Supplied information Block Start

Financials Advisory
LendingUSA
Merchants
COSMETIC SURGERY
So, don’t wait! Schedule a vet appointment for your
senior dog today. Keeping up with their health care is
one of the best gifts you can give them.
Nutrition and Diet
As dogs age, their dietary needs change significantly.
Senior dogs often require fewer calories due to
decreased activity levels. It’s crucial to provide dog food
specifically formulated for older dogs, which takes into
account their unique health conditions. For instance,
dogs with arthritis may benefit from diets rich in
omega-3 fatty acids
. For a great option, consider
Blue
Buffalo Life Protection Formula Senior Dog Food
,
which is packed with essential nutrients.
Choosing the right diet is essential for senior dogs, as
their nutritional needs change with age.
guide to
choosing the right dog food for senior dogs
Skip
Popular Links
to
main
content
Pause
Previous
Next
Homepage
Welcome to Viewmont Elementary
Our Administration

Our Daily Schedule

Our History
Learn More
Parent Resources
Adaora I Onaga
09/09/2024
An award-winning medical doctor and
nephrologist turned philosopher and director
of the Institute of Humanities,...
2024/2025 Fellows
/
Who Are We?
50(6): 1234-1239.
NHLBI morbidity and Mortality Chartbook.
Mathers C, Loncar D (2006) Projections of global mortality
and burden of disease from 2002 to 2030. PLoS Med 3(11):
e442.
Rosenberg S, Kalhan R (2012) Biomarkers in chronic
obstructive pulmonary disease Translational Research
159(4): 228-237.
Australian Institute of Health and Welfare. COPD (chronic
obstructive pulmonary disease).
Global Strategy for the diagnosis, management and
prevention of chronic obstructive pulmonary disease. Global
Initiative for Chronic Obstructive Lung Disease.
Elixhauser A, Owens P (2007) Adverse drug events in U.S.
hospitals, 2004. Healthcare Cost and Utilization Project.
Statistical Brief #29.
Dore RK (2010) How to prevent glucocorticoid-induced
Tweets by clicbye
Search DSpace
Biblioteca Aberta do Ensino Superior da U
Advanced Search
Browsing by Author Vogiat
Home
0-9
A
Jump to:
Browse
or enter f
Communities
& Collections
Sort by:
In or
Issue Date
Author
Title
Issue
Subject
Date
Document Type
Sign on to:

Supplied information Block End

Task directions: Everything from the line containing "Our Administration" to the last line of the entries above should be quoted exactly, and only that.

Result for this exercise:
Our Administration

Our Daily Schedule

Our History
Learn More
Parent Resources
Adaora I Onaga
09/09/2024
An award-winning medical doctor and
nephrologist turned philosopher and director
of the Institute of Humanities,...
2024/2025 Fellows
/
Who Are We?
50(6): 1234-1239.
NHLBI morbidity and Mortality Chartbook.
Mathers C, Loncar D (2006) Projections of global mortality
and burden of disease from 2002 to 2030. PLoS Med 3(11):
e442.
Rosenberg S, Kalhan R (2012) Biomarkers in chronic
obstructive pulmonary disease Translational Research
159(4): 228-237.
Australian Institute of Health and Welfare. COPD (chronic
obstructive pulmonary disease).
Global Strategy for the diagnosis, management and
prevention of chronic obstructive pulmonary disease. Global
Initiative for Chronic Obstructive Lung Disease.
Elixhauser A, Owens P (2007) Adverse drug events in U.S.
hospitals, 2004. Healthcare Cost and Utilization Project.
Statistical Brief #29.
Dore RK (2010) How to prevent glucocorticoid-induced
Tweets by clicbye
Search DSpace
Biblioteca Aberta do Ensino Superior da U
Advanced Search
Browsing by Author Vogiat
Home
0-9
A
Jump to:
Browse
or enter f
Communities
& Collections
Sort by:
In or
Issue Date
Author
Title
Issue
Subject
Date
Document Type
Sign on to:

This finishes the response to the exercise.